Fast forward to today, and many of those same voices who spoke up against the erasure of history are now singing a different tune when it comes to teaching our children the real history of our country.
Critical race theory, until recently an obscure academic concept, is in the news (well, Fox News to be specific, which mentioned the term 1,300 times over the past few months) thanks to Republican-led legislatures across the country introducing legislation to ban it and other “divisive concepts” from being taught across institutions and in our schools.
“Critical race theory has been turned into a political cudgel by the right,” New York Times national correspondent Trip Gabriel said on a recent episode of The Daily podcast.
For now, let’s set aside the fact that the term critical race theory is being used incorrectly to lump a bunch of boogyman red-meat under a neat Fox News umbrella. These Republican lawmakers are fighting tooth and nail to prevent real history — such as the 1921 race massacre in Tulsa or the 1898 race riot and insurrection in Wilmington, N.C. — from being taught to our children.
In Texas, Gov. Greg Abbott recently signed into law the “1836 Project,” an attempt to promote propaganda-sounding “patriotic education” about the state’s real history of independence. Think Abbott’s patriotic curriculum will teach that Texas fought for its independence from Mexico specifically to protect slavery?

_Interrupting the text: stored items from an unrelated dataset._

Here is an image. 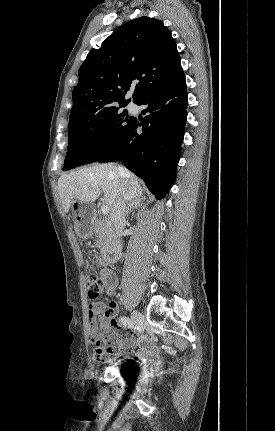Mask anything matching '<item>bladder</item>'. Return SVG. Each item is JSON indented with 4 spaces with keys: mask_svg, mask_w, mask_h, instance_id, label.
Returning a JSON list of instances; mask_svg holds the SVG:
<instances>
[{
    "mask_svg": "<svg viewBox=\"0 0 275 431\" xmlns=\"http://www.w3.org/2000/svg\"><path fill=\"white\" fill-rule=\"evenodd\" d=\"M125 364H126V361H124V360L116 361V365H117L118 369H121Z\"/></svg>",
    "mask_w": 275,
    "mask_h": 431,
    "instance_id": "1",
    "label": "bladder"
}]
</instances>
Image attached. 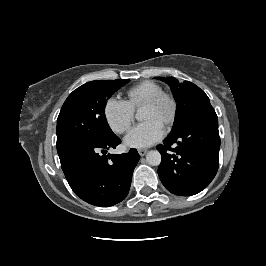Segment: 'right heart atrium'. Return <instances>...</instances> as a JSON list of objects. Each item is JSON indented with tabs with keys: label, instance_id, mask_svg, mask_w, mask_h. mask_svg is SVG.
<instances>
[{
	"label": "right heart atrium",
	"instance_id": "d8ad5b80",
	"mask_svg": "<svg viewBox=\"0 0 266 266\" xmlns=\"http://www.w3.org/2000/svg\"><path fill=\"white\" fill-rule=\"evenodd\" d=\"M104 116L110 128L122 134L126 132L134 120V108L128 101L111 97L104 107Z\"/></svg>",
	"mask_w": 266,
	"mask_h": 266
}]
</instances>
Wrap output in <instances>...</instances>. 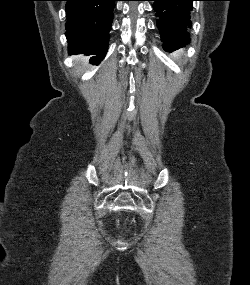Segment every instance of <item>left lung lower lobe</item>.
<instances>
[{"label":"left lung lower lobe","mask_w":250,"mask_h":285,"mask_svg":"<svg viewBox=\"0 0 250 285\" xmlns=\"http://www.w3.org/2000/svg\"><path fill=\"white\" fill-rule=\"evenodd\" d=\"M154 1L157 27L163 47L172 52L190 42L188 30L191 28L190 12L196 0H150Z\"/></svg>","instance_id":"left-lung-lower-lobe-1"}]
</instances>
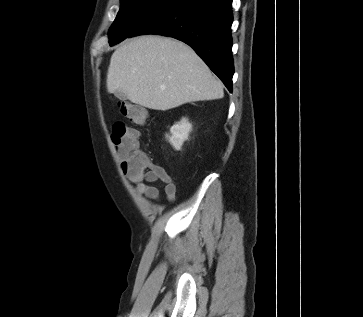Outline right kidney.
Segmentation results:
<instances>
[{
    "label": "right kidney",
    "instance_id": "obj_1",
    "mask_svg": "<svg viewBox=\"0 0 363 317\" xmlns=\"http://www.w3.org/2000/svg\"><path fill=\"white\" fill-rule=\"evenodd\" d=\"M191 130L192 125L186 118H182L180 122L170 128L171 136L166 135V138L176 150H180L184 141L188 139Z\"/></svg>",
    "mask_w": 363,
    "mask_h": 317
}]
</instances>
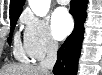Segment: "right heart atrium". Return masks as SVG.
<instances>
[{"label": "right heart atrium", "instance_id": "d8ad5b80", "mask_svg": "<svg viewBox=\"0 0 102 75\" xmlns=\"http://www.w3.org/2000/svg\"><path fill=\"white\" fill-rule=\"evenodd\" d=\"M24 45L33 60L43 59L56 51L58 44L52 38L46 20L25 13L22 16Z\"/></svg>", "mask_w": 102, "mask_h": 75}]
</instances>
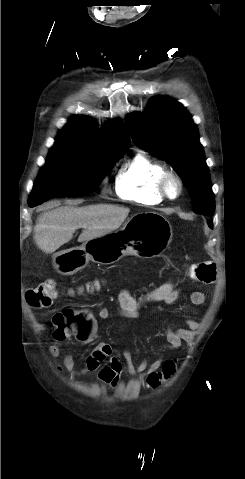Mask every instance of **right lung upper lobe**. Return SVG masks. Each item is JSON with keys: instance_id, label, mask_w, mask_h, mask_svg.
<instances>
[{"instance_id": "1", "label": "right lung upper lobe", "mask_w": 245, "mask_h": 479, "mask_svg": "<svg viewBox=\"0 0 245 479\" xmlns=\"http://www.w3.org/2000/svg\"><path fill=\"white\" fill-rule=\"evenodd\" d=\"M58 136L56 140L75 142L99 150L126 151L130 144L129 136L119 119L114 120L109 129L99 130L87 117H72Z\"/></svg>"}]
</instances>
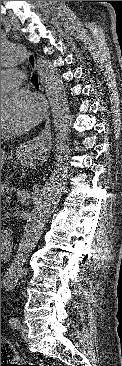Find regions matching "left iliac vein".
Here are the masks:
<instances>
[{
    "label": "left iliac vein",
    "mask_w": 122,
    "mask_h": 366,
    "mask_svg": "<svg viewBox=\"0 0 122 366\" xmlns=\"http://www.w3.org/2000/svg\"><path fill=\"white\" fill-rule=\"evenodd\" d=\"M22 336L24 337V339H26L27 333H28V327L25 325H21L18 327Z\"/></svg>",
    "instance_id": "obj_1"
}]
</instances>
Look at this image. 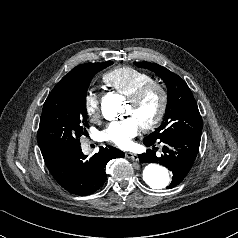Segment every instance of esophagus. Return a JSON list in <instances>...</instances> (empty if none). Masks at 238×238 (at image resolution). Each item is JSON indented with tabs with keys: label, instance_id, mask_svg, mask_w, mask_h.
Masks as SVG:
<instances>
[{
	"label": "esophagus",
	"instance_id": "esophagus-1",
	"mask_svg": "<svg viewBox=\"0 0 238 238\" xmlns=\"http://www.w3.org/2000/svg\"><path fill=\"white\" fill-rule=\"evenodd\" d=\"M125 156H126L127 158H129V159L134 160V161H138V160H139L138 155H136V154H134V153H132V152H126V153H125Z\"/></svg>",
	"mask_w": 238,
	"mask_h": 238
}]
</instances>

“Slavery was the undeniable linchpin of all of this,” Bryan Burrough, the author of Forget the Alamo, told NPR. “It was the thing that the two sides had been arguing about and shooting about for going on 15 years. And yet it still surprises me that slavery went unexamined for so long.”
Just last week, Abbott’s government abruptly canceled a book event examining slavery’s role in Battle of the Alamo, literal censorship on free speech in the guise of patriotism. Lt. Gov. Dan Patrick called the book a “fact-free rewriting” of the state’s history, but when it came to taking down Confederate statues, Patrick said “most Texans do not support erasing our history.”
See the rub. These lawmakers want to keep history when it comes to elevating the defenders of slavery, but erase it when it comes to teaching our children about the real history of slavery in our country. If this isn’t cancel culture, what is?